(DATA PROVIDED begins)

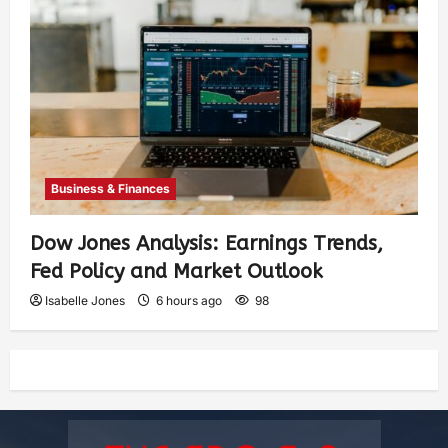
Business & Finances
Dow Jones Analysis: Earnings Trends,
Fed Policy and Market Outlook
Isabelle Jones
6 hours ago
98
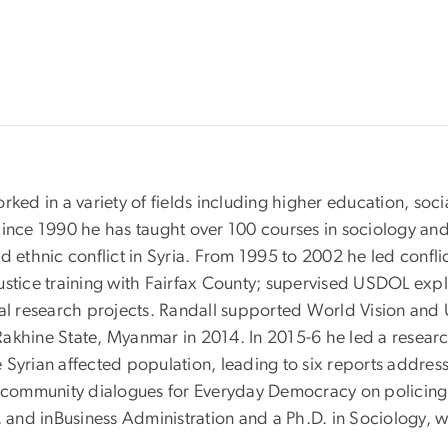
ked in a variety of fields including higher education, socia
ince 1990 he has taught over 100 courses in sociology and c
d ethnic conflict in Syria. From 1995 to 2002 he led conflic
ustice training with Fairfax County; supervised USDOL expl
l research projects. Randall supported World Vision and
n Rakhine State, Myanmar in 2014. In 2015-6 he led a resea
 Syrian affected population, leading to six reports addres
d community dialogues for Everyday Democracy on policing 
, and inBusiness Administration and a Ph.D. in Sociology, wi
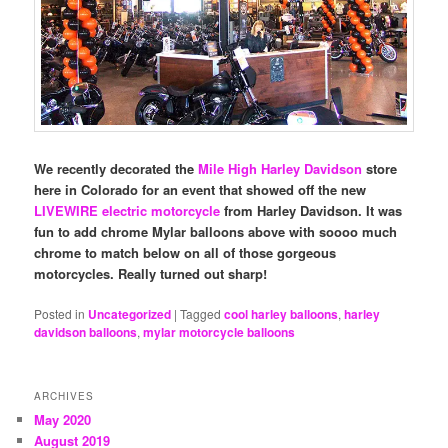
We recently decorated the
Mile High Harley Davidson
store
here in Colorado for an event that showed off the new
LIVEWIRE electric motorcycle
from Harley Davidson. It was
fun to add chrome Mylar balloons above with soooo much
chrome to match below on all of those gorgeous
motorcycles. Really turned out sharp!
Posted in
Uncategorized
|
Tagged
cool harley balloons
,
harley
davidson balloons
,
mylar motorcycle balloons
ARCHIVES
May 2020
August 2019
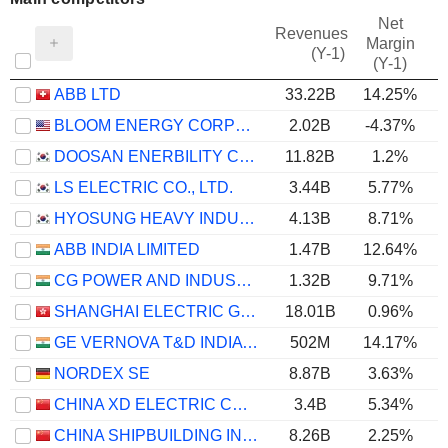
Net
Revenues
Margin
(Y-1)
(Y-1)
ABB LTD
33.22B
14.25%
BLOOM ENERGY CORPORATION
2.02B
-4.37%
DOOSAN ENERBILITY CO., LTD.
11.82B
1.2%
LS ELECTRIC CO., LTD.
3.44B
5.77%
HYOSUNG HEAVY INDUSTRIES CORPORATION
4.13B
8.71%
ABB INDIA LIMITED
1.47B
12.64%
CG POWER AND INDUSTRIAL SOLUTIONS LIMITED
1.32B
9.71%
SHANGHAI ELECTRIC GROUP COMPANY LIMITED
18.01B
0.96%
GE VERNOVA T&D INDIA LIMITED
502M
14.17%
NORDEX SE
8.87B
3.63%
CHINA XD ELECTRIC CO., LTD
3.4B
5.34%
CHINA SHIPBUILDING INDUSTRY GROUP POWER CO., LTD.
8.26B
2.25%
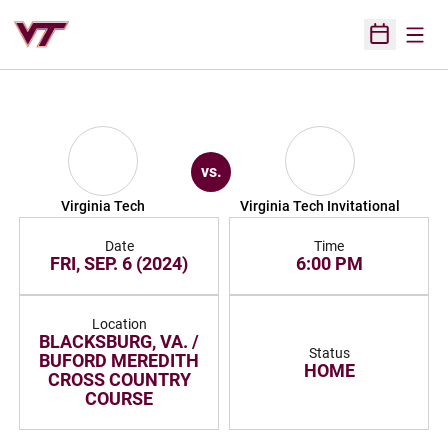
Open
Open Sched
vs.
Virginia Tech
Virginia Tech Invitational
Date
Time
FRI, SEP. 6 (2024)
6:00 PM
Location
BLACKSBURG, VA. /
Status
BUFORD MEREDITH
HOME
CROSS COUNTRY
COURSE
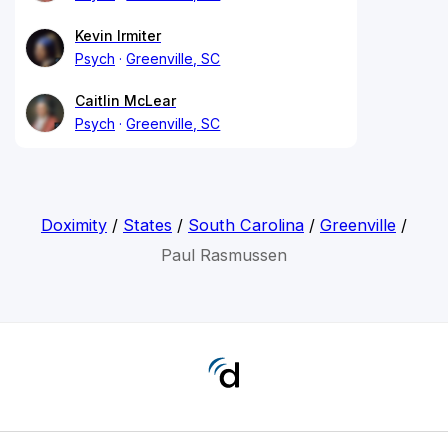
Kevin Irmiter
Psych
Greenville, SC
Caitlin McLear
Psych
Greenville, SC
Doximity
/
States
/
South Carolina
/
Greenville
/
Paul Rasmussen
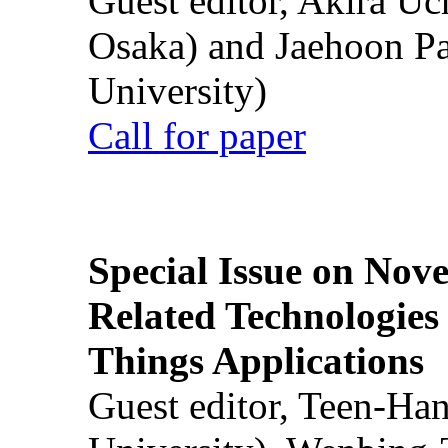
Guest editor, Akira U
Osaka) and Jaehoon P
University)
Call for paper
Special Issue on Nove
Related Technologies o
Things Applications
Guest editor, Teen-Ha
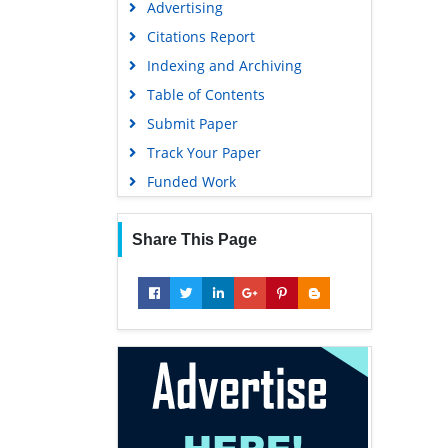
Advertising
Geneva Foundation for Medical
Education and Research
Citations Report
Euro Pub
Indexing and Archiving
Google Scholar
Table of Contents
Submit Paper
Track Your Paper
Funded Work
Share This Page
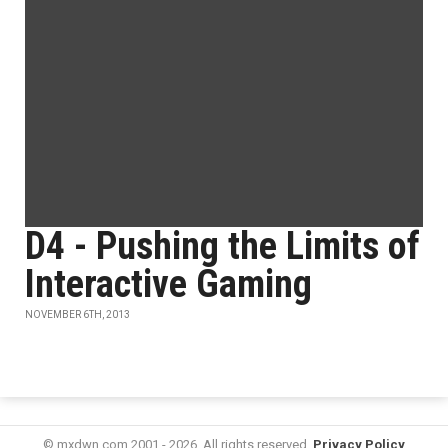
D4 - Pushing the Limits of
Interactive Gaming
NOVEMBER 6TH, 2013
© mxdwn.com 2001 - 2026. All rights reserved.
Privacy Policy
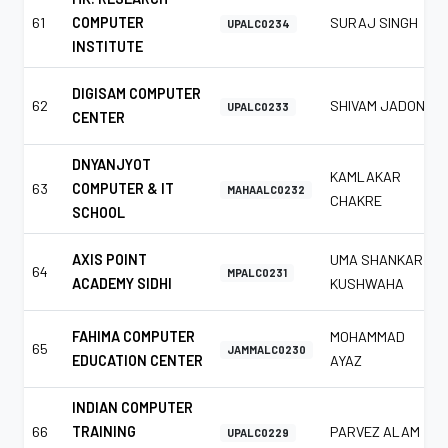
61
COMPUTER
SURAJ SINGH
UPALC0234
INSTITUTE
DIGISAM COMPUTER
62
SHIVAM JADON
UPALC0233
CENTER
DNYANJYOT
KAMLAKAR
63
COMPUTER & IT
MAHAALC0232
CHAKRE
SCHOOL
AXIS POINT
UMA SHANKAR
64
MPALC0231
ACADEMY SIDHI
KUSHWAHA
FAHIMA COMPUTER
MOHAMMAD
65
JAMMALC0230
EDUCATION CENTER
AYAZ
INDIAN COMPUTER
66
TRAINING
PARVEZ ALAM
UPALC0229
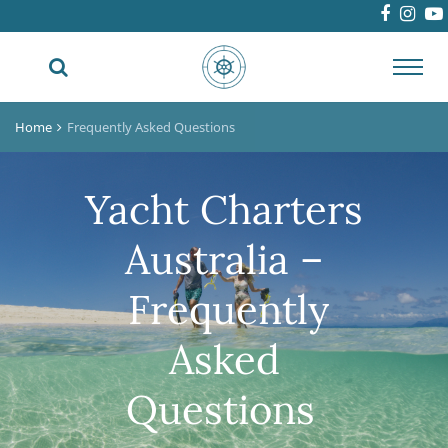
Toggl
navig
Home
Frequently Asked Questions
Yacht Charters
Australia –
Frequently
Asked
Questions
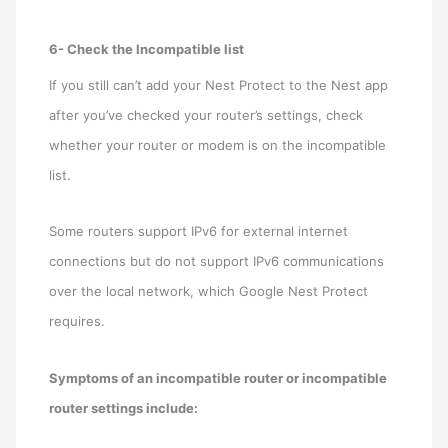
6- Check the Incompatible list
If you still can’t add your Nest Protect to the Nest app
after you’ve checked your router’s settings, check
whether your router or modem is on the incompatible
list.
Some routers support IPv6 for external internet
connections but do not support IPv6 communications
over the local network, which Google Nest Protect
requires.
Symptoms of an incompatible router or incompatible
router settings include:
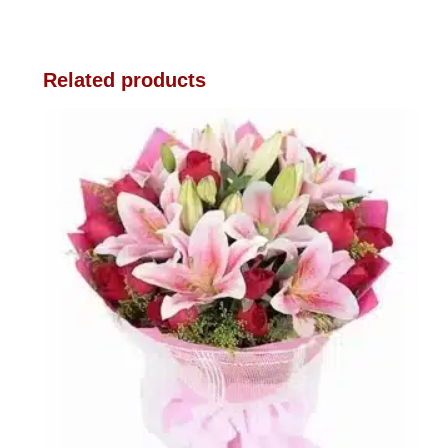
Related products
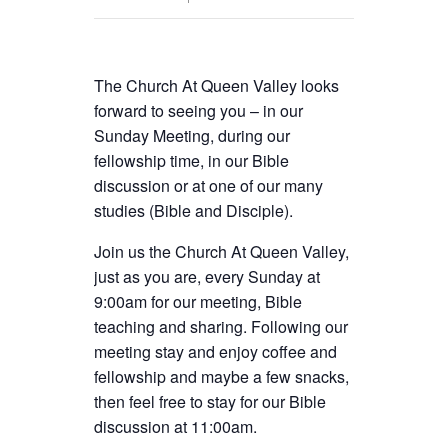
The Church At Queen Valley looks
forward to seeing you – in our
Sunday Meeting, during our
fellowship time, in our Bible
discussion or at one of our many
studies (Bible and Disciple).
Join us the Church At Queen Valley,
just as you are, every Sunday at
9:00am for our meeting, Bible
teaching and sharing. Following our
meeting stay and enjoy coffee and
fellowship and maybe a few snacks,
then feel free to stay for our Bible
discussion at 11:00am.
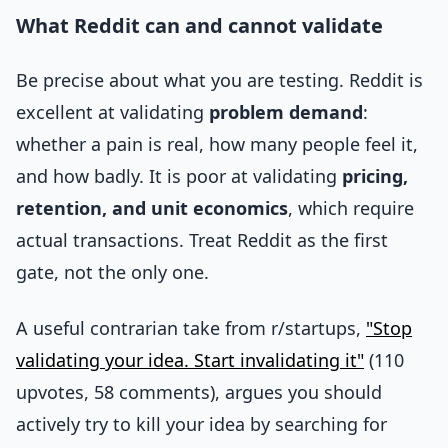
What Reddit can and cannot validate
Be precise about what you are testing. Reddit is
excellent at validating
problem demand
:
whether a pain is real, how many people feel it,
and how badly. It is poor at validating
pricing,
retention, and unit economics
, which require
actual transactions. Treat Reddit as the first
gate, not the only one.
A useful contrarian take from r/startups,
"Stop
validating your idea. Start invalidating it"
(110
upvotes, 58 comments), argues you should
actively try to kill your idea by searching for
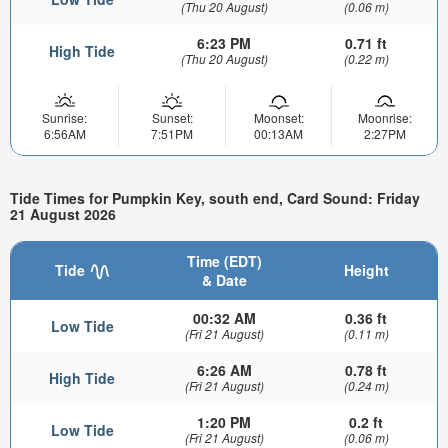
(Thu 20 August)
(0.06 m)
6:23 PM
0.71 ft
High Tide
(Thu 20 August)
(0.22 m)
Sunrise:
Sunset:
Moonset:
Moonrise:
6:56AM
7:51PM
00:13AM
2:27PM
Tide Times for Pumpkin Key, south end, Card Sound: Friday
21 August 2026
Time (EDT)
Tide
Height
& Date
00:32 AM
0.36 ft
Low Tide
(Fri 21 August)
(0.11 m)
6:26 AM
0.78 ft
High Tide
(Fri 21 August)
(0.24 m)
1:20 PM
0.2 ft
Low Tide
(Fri 21 August)
(0.06 m)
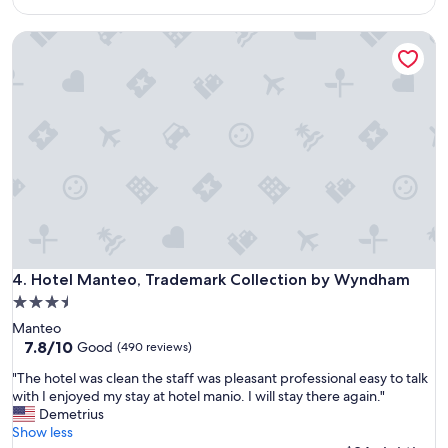
s
$80
u
f
s
Hotel Manteo, Trademark Collection by Wyndham
r
w
i
i
e
t
n
h
d
e
l
v
y
e
a
r
n
y
d
t
t
h
h
i
e
n
l
Hotel Manteo, Trademark Collection by Wyndham
4. Hotel Manteo, Trademark Collection by Wyndham
g
o
3.5
w
c
e
star
Manteo
a
n
property
7.8
7.8/10
t
Good
(490 reviews)
e
out
i
e
"
"The hotel was clean the staff was pleasant professional easy to talk
of
o
d
T
with I enjoyed my stay at hotel manio. I will stay there again."
10,
n
e
h
Demetrius
Good,
w
d
e
Show less
(490
a
.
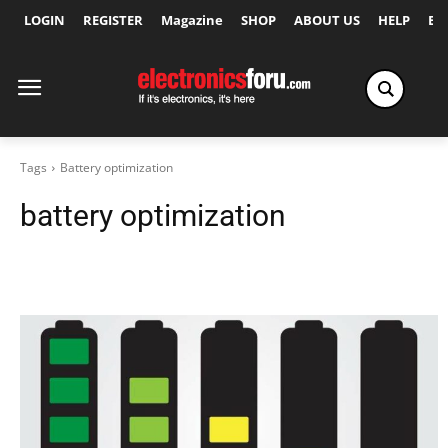
LOGIN
REGISTER
Magazine
SHOP
ABOUT US
HELP
Ex
Tags
Battery optimization
battery optimization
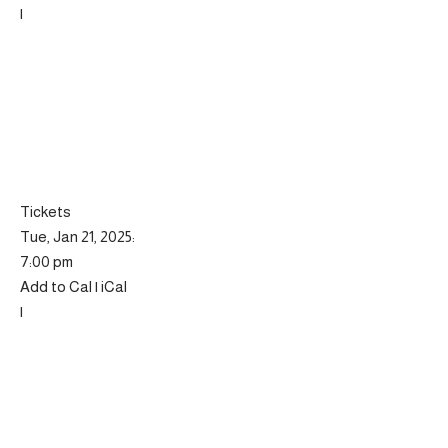
|
Tickets
Tue, Jan 21, 2025:
7:00 pm
Add to Cal | iCal
|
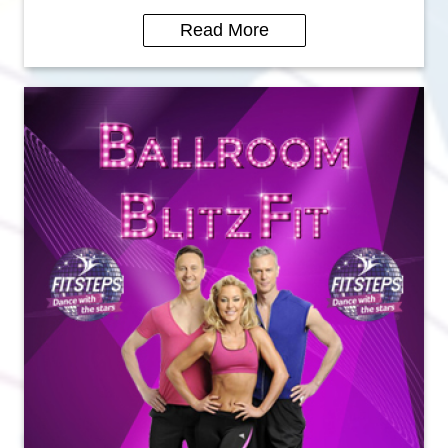
Read More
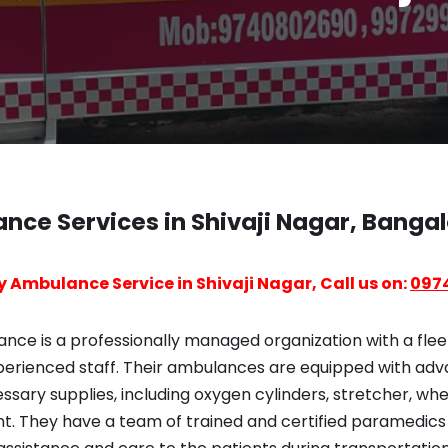
nce Services in Shivaji Nagar, Banga
 Ambulance Service in Shivaji Nagar, Call us on:
097
ce is a professionally managed organization with a fleet
erienced staff. Their ambulances are equipped with ad
ary supplies, including oxygen cylinders, stretcher, whe
nt. They have a team of trained and certified paramedic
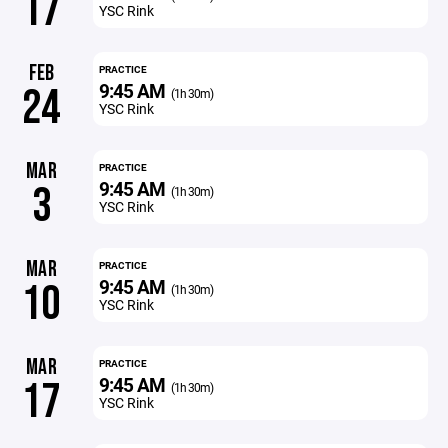
17
YSC Rink
FEB
PRACTICE
9:45 AM
24
(1h 30m)
YSC Rink
MAR
PRACTICE
9:45 AM
3
(1h 30m)
YSC Rink
MAR
PRACTICE
9:45 AM
10
(1h 30m)
YSC Rink
MAR
PRACTICE
9:45 AM
17
(1h 30m)
YSC Rink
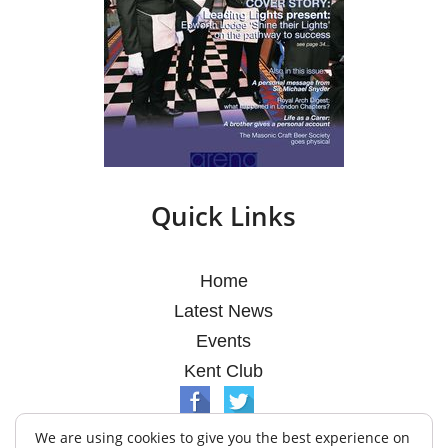
Quick Links
Home
Latest News
Events
Kent Club
We are using cookies to give you the best experience on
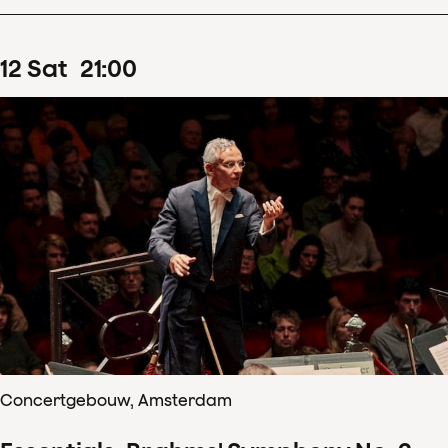
12
Sat
21
:
00
Concertgebouw, Amsterdam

(DATA PROVIDED ends)

Search the entries above for "Shivaji". Show every line that has it.

nce Services in Shivaji Nagar, Banga
 Ambulance Service in Shivaji Nagar, Call us on:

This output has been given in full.